Loin d'être de la science-fiction, ce type d'expérience a déjà défrayé la chronique en 2011. Un chercheur hollandais, Ron Fouchier, avait transformé des virus de grippe aviaire en virus capables de se transmettre facilement d'homme à homme. Son but au départ était de déterminer quelles mutations pourraient s'avérer dangereuses et conférer au virus un potentiel pandémique. « Pour se prémunir de la souche, il a créé la souche qu'il craint ! » tonne Jacques van Helden. À l'époque, cela avait d'ailleurs déclenché une vive inquiétude dans la communauté scientifique, au point de suspendre tout financement public de ce type d'expériences aux États-Unis entre 2014 et 2017.
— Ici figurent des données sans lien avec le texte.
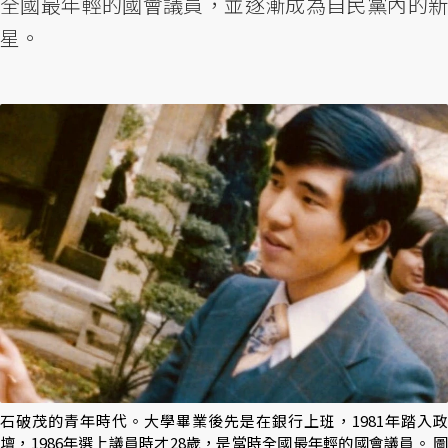
全國最年輕的國會議員，並逐漸成為自民黨內的新
星。
石破茂的青年時代。大學畢業後先是在銀行上班，1981年踏入政
壇，1986年選上議員時才28歲，是當時全國最年輕的國會議員。 圖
L'objectif de ces expériences n'est pas de créer des virus destinés à être relâchés dans la population. « Il faut le dire explicitement ! martèle Jacques van Helden. La finalité de ces expériences est de comprendre les mécanismes infectieux, détecter les souches potentiellement dangereuses afin de mettre en place des programmes de surveillance et, dans certains cas, des stratégies vaccinales. Ensuite, il faut être conscient des risques et analyser la balance bénéfice/risque du type d'expérience. »
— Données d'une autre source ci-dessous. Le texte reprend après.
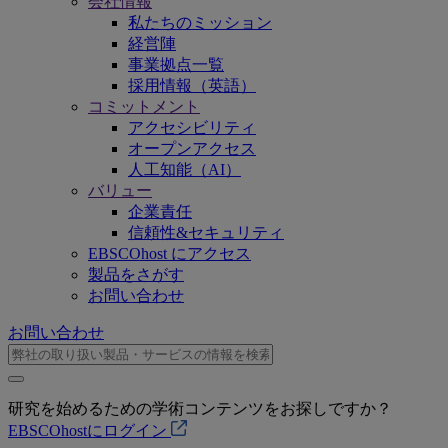
会社情報
私たちのミッション
経営陣
事業拠点一覧
採用情報（英語）
コミットメント
アクセシビリティ
オープンアクセス
人工知能（AI）
バリュー
企業責任
信頼性&セキュリティ
EBSCOhost にアクセス
製品をさがす
お問い合わせ
お問い合わせ
研究を始めるための学術コンテンツをお探しですか？
EBSCOhostにログイン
Ces expériences de gain de fonction sont-elles un passage obligé ? « Non, il y a toujours moyen de faire autrement. On peut simuler l'explosion d'une bombe atomique sans avoir à la faire exploser », remarque encore Bruno Canard. Pour Jean Dubuisson, même son de cloche : « Il y a toujours un risque avec le gain de fonction. Nous procédons plutôt à des pertes de fonction, et surtout nous ne travaillons pas sur des génomes complets. Il est beaucoup plus intéressant d'inactiver des séquences pour essayer de comprendre leur rôle sans prendre de risque. » Il n'empêche que ces expériences de gain de fonction sont pratiquées au vu et au su de tous. Mais même quand toutes les bonnes pratiques de laboratoire sont respectées à la lettre, et même si c'est réalisé dans des laboratoires de haute sécurité de type P3 ou P4, des Alcatraz pour virus, le risque est inaliénable.
Bruno Canard, microbiologiste et directeur de recherche a l'Universite de Aix-Marseille © Max BAUWENS/REA / Max BAUWENS/REA
Pour autant, absolument rien n'indique que cela s'est produit avec le coronavirus qui nous préoccupe actuellement. D'ailleurs, pour François Balloux, le phylogénéticien à l'University College de Londres, comme pour d'autres scientifiques, l'hypothèse du « gain de fonction » sur le Sars-CoV-2 n'est pas sérieuse. « Quand on le regarde, il n'a rien d'aussi atypique ou surprenant sur ces capacités d'infection des cellules humaines qui nécessiterait d'avoir eu recours à ces techniques. L'évolution pourrait suffire à expliquer son existence. » Éric Leroy, spécialiste des zoonoses, directeur de recherche à l'IRD (Institut de recherche pour le développement), est encore plus virulent : « Pour moi, ce sont des élucubrations. À un moment donné, le scientifique, quand il interprète des données, forcément il n'est pas totalement objectif et neutre. Il a sa sensibilité personnelle, politique, sociale, qui oriente son interprétation, c'est normal, on est des hommes avant tout. »
* « L'homme, la faune sauvage et la peste », Serge Morand, 2020, Ed. Fayard, 352 p., 21,50 euros.